Configure PolyBase to access external data in Hadoop
The article explains how to use PolyBase on a SQL Server instance to query external data in Hadoop.
- If you haven't installed PolyBase, see PolyBase installation. The installation article explains the prerequisites.
- Starting with SQL Server 2019 (15.x), you must also enable the PolyBase feature.
- PolyBase supports two Hadoop providers, Hortonworks Data Platform (HDP) and Cloudera Distributed Hadoop (CDH). Hadoop follows the "Major.Minor.Version" pattern for its new releases, and all versions within a supported Major and Minor release are supported. For information on Hortonworks Data Platform (HDP) and Cloudera Distributed Hadoop (CDH) versions supported, see PolyBase Connectivity Configuration.
PolyBase supports Hadoop encryption zones starting with SQL Server 2016 SP1 CU7 and SQL Server 2017 CU3. If you are using PolyBase scale-out groups, all compute nodes must also be on a build that includes support for Hadoop encryption zones.
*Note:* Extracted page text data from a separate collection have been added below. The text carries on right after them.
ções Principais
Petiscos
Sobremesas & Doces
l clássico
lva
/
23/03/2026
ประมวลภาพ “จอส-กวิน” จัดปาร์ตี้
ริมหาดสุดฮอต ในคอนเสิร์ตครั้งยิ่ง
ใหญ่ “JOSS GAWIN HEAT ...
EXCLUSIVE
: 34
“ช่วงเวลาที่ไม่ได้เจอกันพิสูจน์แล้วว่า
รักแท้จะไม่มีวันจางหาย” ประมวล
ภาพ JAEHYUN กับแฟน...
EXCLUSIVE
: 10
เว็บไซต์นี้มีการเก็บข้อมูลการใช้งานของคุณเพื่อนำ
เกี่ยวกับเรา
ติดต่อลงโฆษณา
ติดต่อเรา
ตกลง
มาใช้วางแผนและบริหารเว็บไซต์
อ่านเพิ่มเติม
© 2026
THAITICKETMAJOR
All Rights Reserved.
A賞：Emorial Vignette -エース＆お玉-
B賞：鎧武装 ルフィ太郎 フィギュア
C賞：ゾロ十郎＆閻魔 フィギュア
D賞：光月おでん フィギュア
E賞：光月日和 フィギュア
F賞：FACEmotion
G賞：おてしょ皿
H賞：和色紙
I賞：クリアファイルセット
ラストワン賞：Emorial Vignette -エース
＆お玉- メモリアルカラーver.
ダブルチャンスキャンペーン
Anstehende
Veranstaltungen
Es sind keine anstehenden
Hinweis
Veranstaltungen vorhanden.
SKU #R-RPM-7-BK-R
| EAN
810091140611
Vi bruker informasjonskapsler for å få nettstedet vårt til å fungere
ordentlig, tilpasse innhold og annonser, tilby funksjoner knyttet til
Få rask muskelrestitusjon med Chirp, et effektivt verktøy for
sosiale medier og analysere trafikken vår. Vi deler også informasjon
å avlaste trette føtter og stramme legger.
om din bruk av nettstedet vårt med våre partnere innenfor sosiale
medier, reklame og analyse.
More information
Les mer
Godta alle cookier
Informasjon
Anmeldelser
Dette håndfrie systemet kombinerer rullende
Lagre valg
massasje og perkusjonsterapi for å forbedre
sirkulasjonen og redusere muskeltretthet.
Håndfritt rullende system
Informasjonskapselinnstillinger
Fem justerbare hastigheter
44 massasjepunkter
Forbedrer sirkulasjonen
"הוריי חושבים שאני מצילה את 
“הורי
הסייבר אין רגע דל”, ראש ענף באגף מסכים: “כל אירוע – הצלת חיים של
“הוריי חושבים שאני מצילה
Configure Hadoop connectivity
First, configure SQL Server PolyBase to use your specific Hadoop provider.
-- Values map to various external data sources. -- Example: value 7 stands for Hortonworks HDP 2.1 to 2.6 on Linux, -- 2.1 to 2.3 on Windows Server, and Azure Blob Storage sp_configure @configname = 'hadoop connectivity', @configvalue = 7; GO RECONFIGURE GO
You must restart SQL Server using services.msc. Restarting SQL Server restarts these services:
- SQL Server PolyBase Data Movement Service
- SQL Server PolyBase Engine
Enable pushdown computation
To improve query performance, enable pushdown computation to your Hadoop cluster:
Find the file yarn-site.xml in the installation path of SQL Server. Typically, the path is:
C:\Program Files\Microsoft SQL Server\MSSQL13.MSSQLSERVER\MSSQL\Binn\PolyBase\Hadoop\conf\
On the Hadoop machine, find the analogous file in the Hadoop configuration directory. In the file, find and copy the value of the configuration key yarn.application.classpath.
On the SQL Server machine, in the yarn-site.xml file, find the yarn.application.classpath property. Paste the value from the Hadoop machine into the value element.
For all CDH 5.X versions, you will need to add the mapreduce.application.classpath configuration parameters either to the end of your yarn-site.xml file or into the mapred-site.xml file. HortonWorks includes these configurations within the yarn.application.classpath configurations. See PolyBase configuration for examples.
To use the computation pushdown functionality with Hadoop, the target Hadoop cluster must have the core components of HDFS, YARN and MapReduce, with the job history server enabled. PolyBase submits the pushdown query via MapReduce and pulls status from the job history server. Without either component, the query fails.
Configure an external table
To query the data in your Hadoop data source, you must define an external table to use in Transact-SQL queries. The following steps describe how to configure the external table.
Create a master key on the database, if one does not already exist. This is required to encrypt the credential secret.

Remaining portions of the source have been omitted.